▸ Task statement
Transcribe each line of the records below exactly, excluding any embedded images.

#### Records for processing

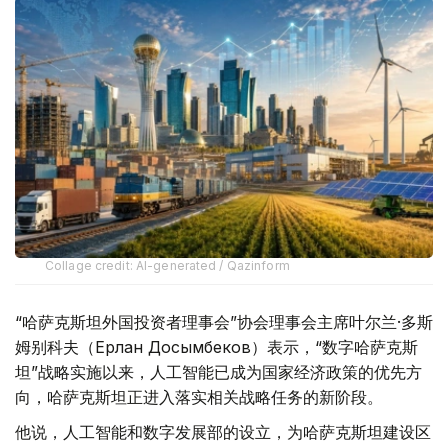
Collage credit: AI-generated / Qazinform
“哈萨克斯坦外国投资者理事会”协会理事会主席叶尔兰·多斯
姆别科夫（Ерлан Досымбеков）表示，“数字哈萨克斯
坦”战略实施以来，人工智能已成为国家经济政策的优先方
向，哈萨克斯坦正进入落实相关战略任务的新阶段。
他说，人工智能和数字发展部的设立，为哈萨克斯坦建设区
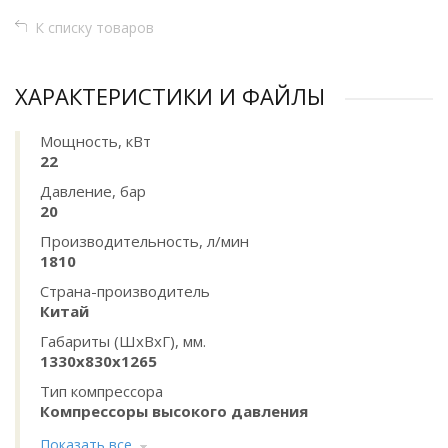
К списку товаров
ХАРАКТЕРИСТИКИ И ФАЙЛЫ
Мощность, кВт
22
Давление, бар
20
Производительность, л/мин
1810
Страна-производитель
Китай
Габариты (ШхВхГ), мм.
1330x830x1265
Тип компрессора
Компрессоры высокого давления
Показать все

########

▸ Answer to this task
Collage credit: AI-generated / Qazinform
“哈萨克斯坦外国投资者理事会”协会理事会主席叶尔兰·多斯
姆别科夫（Ерлан Досымбеков）表示，“数字哈萨克斯
坦”战略实施以来，人工智能已成为国家经济政策的优先方
向，哈萨克斯坦正进入落实相关战略任务的新阶段。
他说，人工智能和数字发展部的设立，为哈萨克斯坦建设区
К списку товаров
ХАРАКТЕРИСТИКИ И ФАЙЛЫ
Мощность, кВт
22
Давление, бар
20
Производительность, л/мин
1810
Страна-производитель
Китай
Габариты (ШхВхГ), мм.
1330x830x1265
Тип компрессора
Компрессоры высокого давления
Показать все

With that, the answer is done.